CALLER: Thank you, Rush. Hey, Rush, two quick points. One, we did not go to war in Iraq over weapons of mass destruction. We went to war over the lack of weapons inspectors being able to do their jobs. And number two, contrary to a caller last week you had, even if George Bush had decided to, quote, unquote, not invade Iraq, the next day he still had the problems with what do I do with the sanctions, what do I do with the no fly zones. So when I hear Chris Wallace ask that simple question about “If you’d have known now what you’d have known then,” it’s like they’re ignoring 12, 13 years of history.
RUSH: Well, obviously, because the purpose of the question is to “gotcha.” I mean, the question’s a setup. I mean, knowing what you know now, would you have encouraged and helped Obama pass Obamacare? Knowing what you know now, we could do this with any politician for anything at any time they served. This is time for the Republicans running for the presidency and important in this is to not accept the premise of the question, which that Iraq was a mistake. And the answer you gave would be a great way of doing it.

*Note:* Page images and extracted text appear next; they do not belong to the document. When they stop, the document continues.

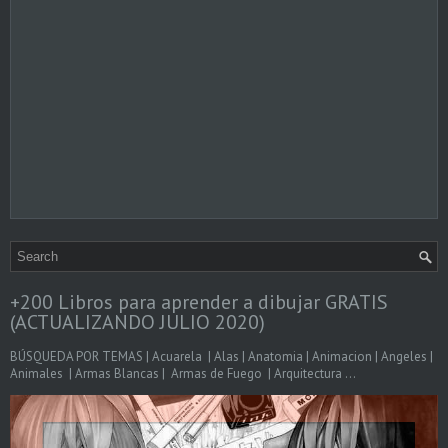
+200 Libros para aprender a dibujar GRATIS
(ACTUALIZANDO JULIO 2020)
BÚSQUEDA POR TEMAS | Acuarela | Alas | Anatomia | Animacion | Angeles |
Animales | Armas Blancas | Armas de Fuego | Arquitectura ...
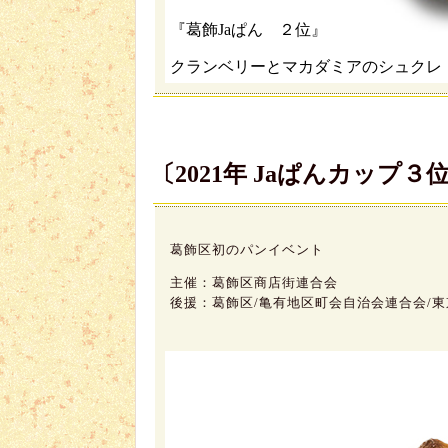
『葛飾Jaぱん ２位』
クランベリーとマカダミアのシュクレ
〔2021年 Jaぱんカップ３
葛飾区初のパンイベント
主催：葛飾区商店街連合会
後援：葛飾区/亀有地区町会自治会連合会/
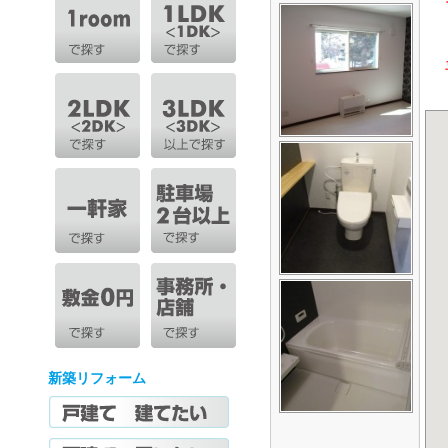
新築リフォーム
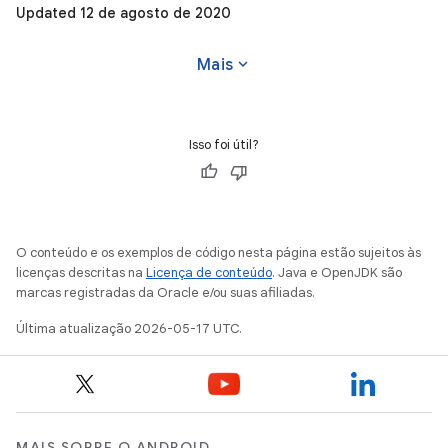
Updated 12 de agosto de 2020
expand_more
Mais
Isso foi útil?
O conteúdo e os exemplos de código nesta página estão sujeitos às
licenças descritas na
Licença de conteúdo
. Java e OpenJDK são
marcas registradas da Oracle e/ou suas afiliadas.
Última atualização 2026-05-17 UTC.
MAIS SOBRE O ANDROID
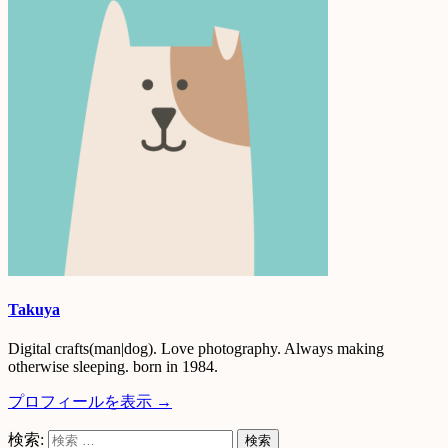
Takuya
Digital crafts(man|dog). Love photography. Always making
otherwise sleeping. born in 1984.
プロフィールを表示 →
検索:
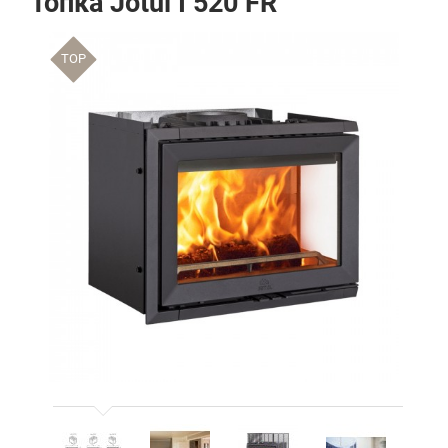
Топка Jotul I 520 FR
TOP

The premise is that Bush lied, that he knew there were no weapons of mass destruction, that the intelligence told him there was no WMD, but that Cheney convinced Bush to do it anyway. And that’s the premise under which these questions are being asked. And some of these Republicans are so shell-shocked and afraid of the media, they’re accepting the premise and then any answer they give is a trap. Whereas the correct answer would be not to accept the premise and turn it around and say, “Well, knowing what we know now, if we’re gonna have a Democrat Party that would have done everything to sabotage the war and a forthcoming Democrat president would get us out of there prematurely, no, I might not have gone into Iraq if I’d have known Barack Obama was gonna be elected.”

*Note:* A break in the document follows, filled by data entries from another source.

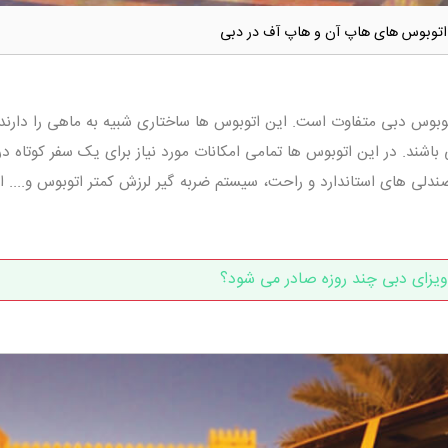
اتوبوس های هاپ آن و هاپ آف در دبی
توبوس دبی متفاوت است. این اتوبوس ها ساختاری شبیه به ماهی را دارند 
شند. در این اتوبوس ها تمامی امکانات مورد نیاز برای یک سفر کوتاه د
دلی های استاندارد و راحت، سیستم ضربه گیر لرزش کمتر اتوبوس و.... از
ویزای دبی چند روزه صادر می شود؟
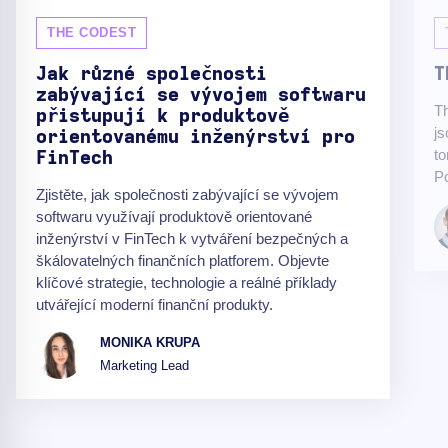
THE CODEST
Jak různé společnosti
T
zabývající se vývojem softwaru
Th
přistupují k produktově
js
orientovanému inženýrství pro
t
FinTech
Po
Zjistěte, jak společnosti zabývající se vývojem
softwaru využívají produktově orientované
inženýrství v FinTech k vytváření bezpečných a
škálovatelných finančních platforem. Objevte
klíčové strategie, technologie a reálné příklady
utvářející moderní finanční produkty.
MONIKA KRUPA
Marketing Lead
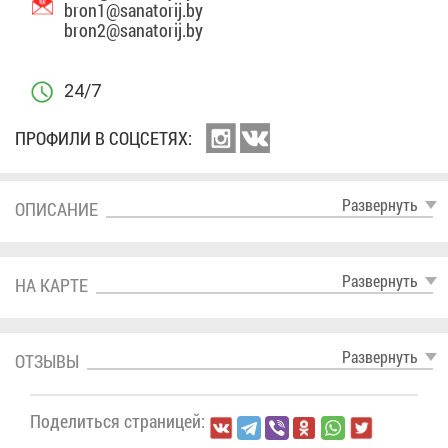
bron1@​san​ator​ij.​by
bron2@​san​ator​ij.​by
24/7
ПРО­ФИ­ЛИ В СОЦ­СЕ­ТЯХ:
Раз­вер­нуть
ОПИ­СА­НИЕ
Раз­вер­нуть
НА КАР­ТЕ
Раз­вер­нуть
ОТ­ЗЫ­ВЫ
По­де­лить­ся стра­ни­цей:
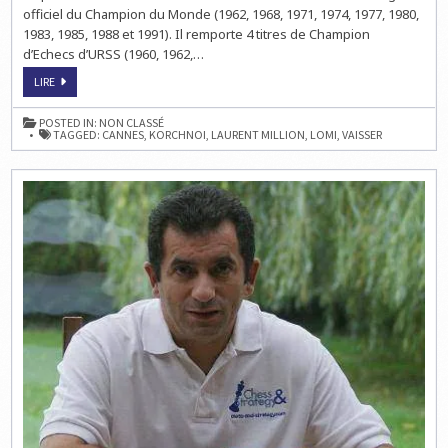
officiel du Champion du Monde (1962, 1968, 1971, 1974, 1977, 1980,
1983, 1985, 1988 et 1991). Il remporte 4 titres de Champion
d’Echecs d’URSS (1960, 1962,…
ECHECS
LIRE
&
STAR
:
POSTED IN:
NON CLASSÉ
VIKTOR
TAGGED:
CANNES
,
KORCHNOI
,
LAURENT MILLION
,
LOMI
,
VAISSER
KORCHNOI
PAR
LAURENT
MILLION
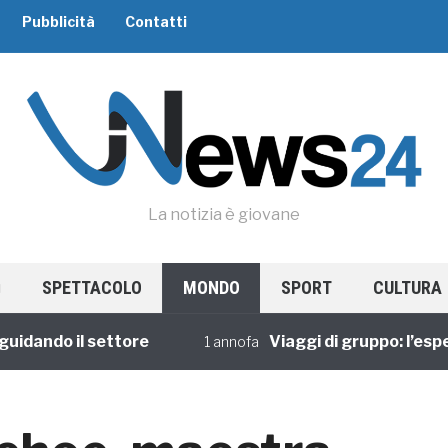
Pubblicità
Contatti
La notizia è giovane
SPETTACOLO
MONDO
SPORT
CULTURA
ando il settore
Viaggi di gruppo: l’esperie
1 annofa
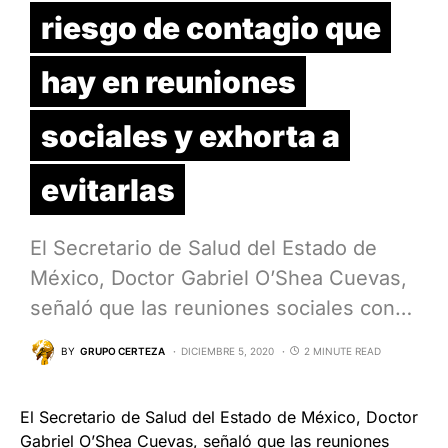
riesgo de contagio que
hay en reuniones
sociales y exhorta a
evitarlas
El Secretario de Salud del Estado de
México, Doctor Gabriel O’Shea Cuevas,
señaló que las reuniones sociales con…
BY
GRUPO CERTEZA
DICIEMBRE 5, 2020
2 MINUTE READ
El Secretario de Salud del Estado de México, Doctor
Gabriel O’Shea Cuevas, señaló que las reuniones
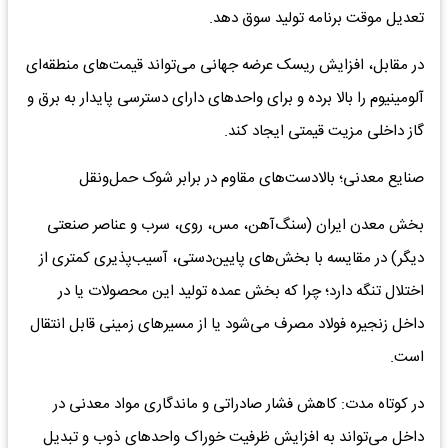
تعدیل موقت برنامه تولید سوق دهد.
در مقابل، افزایش ریسک عرضه جهانی می‌تواند قیمت‌های منطقه‌ای
آلومینیوم را بالا برده و برای واحدهای دارای دسترسی پایدار به برق و
گاز داخلی مزیت قیمتی ایجاد کند.
صنایع معدنی؛ بالادست‌های مقاوم در برابر شوک حمل‌ونقل
بخش معدن ایران (سنگ‌آهن، مس، روی، سرب و عناصر صنعتی
دیگر) در مقایسه با بخش‌های پایین‌دستی، آسیب‌پذیری کمتری از
اختلال تنگه دارد؛ چرا که بخش عمده تولید این محصولات یا در
داخل زنجیره فولاد مصرف می‌شود یا از مسیرهای زمینی قابل انتقال
است.
در کوتاه‌ مدت: کاهش فشار صادراتی و ماندگاری مواد معدنی در
داخل می‌تواند به افزایش ظرفیت خوراک واحدهای ذوب و تبدیل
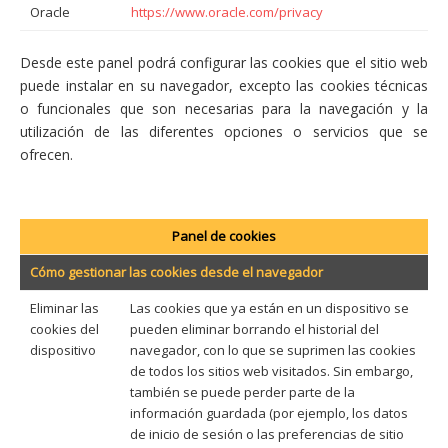
Oracle
https://www.oracle.com/privacy
Desde este panel podrá configurar las cookies que el sitio web
puede instalar en su navegador, excepto las cookies técnicas
o funcionales que son necesarias para la navegación y la
utilización de las diferentes opciones o servicios que se
ofrecen.
Panel de cookies
Cómo gestionar las cookies desde el navegador
Eliminar las
Las cookies que ya están en un dispositivo se
cookies del
pueden eliminar borrando el historial del
dispositivo
navegador, con lo que se suprimen las cookies
de todos los sitios web visitados. Sin embargo,
también se puede perder parte de la
información guardada (por ejemplo, los datos
de inicio de sesión o las preferencias de sitio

What an answer that would have been. “If I’d have known Barack Obama was gonna be president no way would I have gone into Iraq because I couldn’t guarantee that our success would be maintained.” Just as simple as that. Or use what you said. “What do you mean, knowing what we now know? Do you know why we went to Iraq?” Just put it back on the reporter. “Well, I’m the one asking the questions, not answering.”
“Well, tell me. I’m asking you a question, why did we go to Iraq?”
“Well, Saddam had weapons of mass –”
“No. He was not permitting weapons inspectors. There were 14 different UN resolutions he was in violation. That’s why there was such a grand, huge coalition, the world united against the guy. He rolled the dice that what happened to him would never happen. He was all bluster. He was trying to look big in the eyes of the mullahs in Iran, and he wanted to be thought of as the big guy in the Middle East to take on the evil US. So he was lying about all this stuff. Of course, he did use mustard gas on his own people, the Kurds, so he had done it before.”
But there’s any number of ways of answering that question. And your way is an excellent one, too. Is to just get ’em off this notion of weapons of mass destruction.